Exercise requirements:
If an entry holds a picture, drop the picture but restate the entry word for word.

Materials provided:
□ □ □ □ □
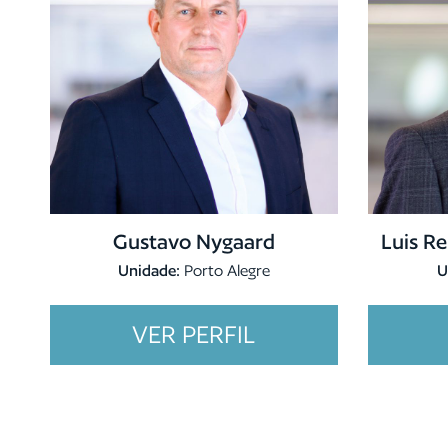
Gustavo Nygaard
Luis Re
Unidade:
Porto Alegre
U
VER PERFIL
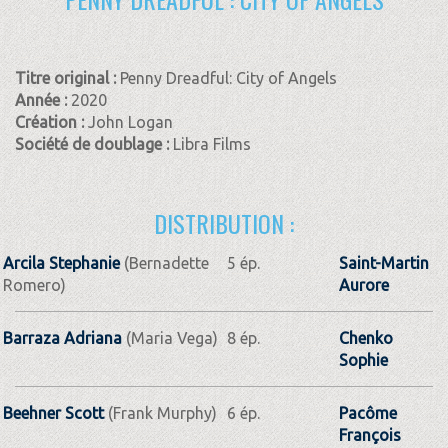
Titre original :
Penny Dreadful: City of Angels
Année :
2020
Création :
John Logan
Société de doublage :
Libra Films
DISTRIBUTION :
Arcila Stephanie
(Bernadette
5 ép.
Saint-Martin
Romero)
Aurore
Barraza Adriana
(Maria Vega)
8 ép.
Chenko
Sophie
Beehner Scott
(Frank Murphy)
6 ép.
Pacôme
François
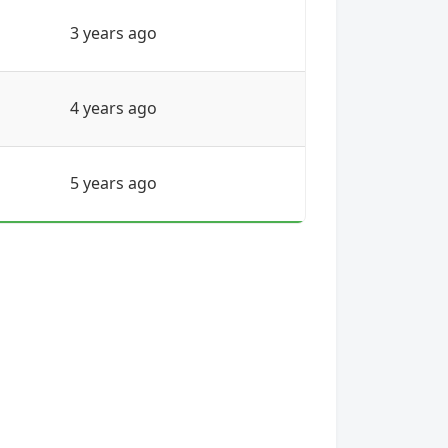
3 years ago
4 years ago
5 years ago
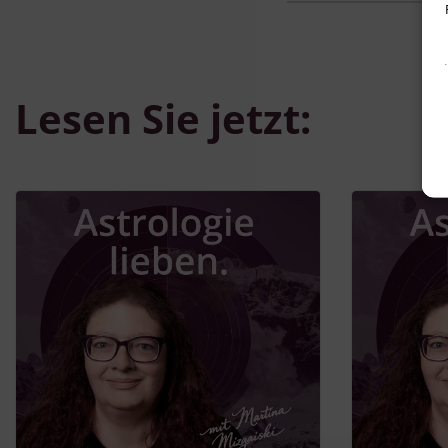
Lesen Sie jetzt:
v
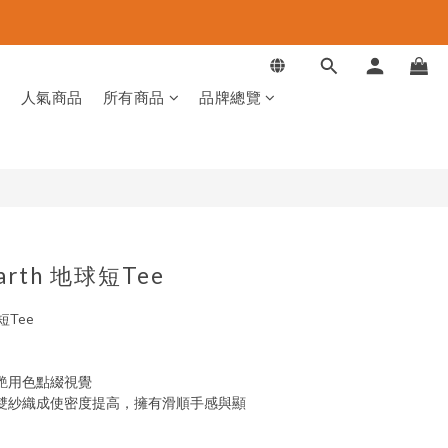
品
人氣商品
所有商品
品牌總覽
Earth 地球短Tee
球短Tee
艷用色點綴視覺
雙紗織成使密度提高，擁有滑順手感與顯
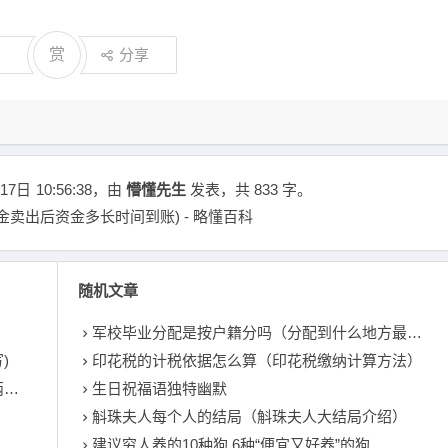
赏
分享
17日
10:56:38
，由
懵懂先生
发表，共 833 字。
卖出后资金多长时间到账) - 略懂百科
随机文章
军校毕业分配是按户籍分吗（分配到什么地方最好）
)
印花税的计税依据怎么算（印花税缴纳计算方法）
)
生日祝福语独特幽默
斛珠夫人每个人的结局（斛珠夫人大结局介绍）
建议穷人养的10种狗 6种“便宜又好养”的狗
□ □ □ □ □
Output:
Gustavo Nygaard
Luis Re
Unidade:
Porto Alegre
U
VER PERFIL
Titre original :
Penny Dreadful: City of Angels
Année :
2020
Création :
John Logan
Société de doublage :
Libra Films
DISTRIBUTION :
Arcila Stephanie
(Bernadette
5 ép.
Saint-Martin
Romero)
Aurore
Barraza Adriana
(Maria Vega)
8 ép.
Chenko
Sophie
Beehner Scott
(Frank Murphy)
6 ép.
Pacôme
François
3 years ago
4 years ago
5 years ago
Lesen Sie jetzt:
v
品
人氣商品
所有商品
品牌總覽
Earth 地球短Tee
球短Tee
艷用色點綴視覺
雙紗織成使密度提高，擁有滑順手感與顯
赏
分享
17日
10:56:38
，由
懵懂先生
发表，共 833 字。
卖出后资金多长时间到账) - 略懂百科
随机文章
军校毕业分配是按户籍分吗（分配到什么地方最好）
)
印花税的计税依据怎么算（印花税缴纳计算方法）
)
生日祝福语独特幽默
斛珠夫人每个人的结局（斛珠夫人大结局介绍）
建议穷人养的10种狗 6种“便宜又好养”的狗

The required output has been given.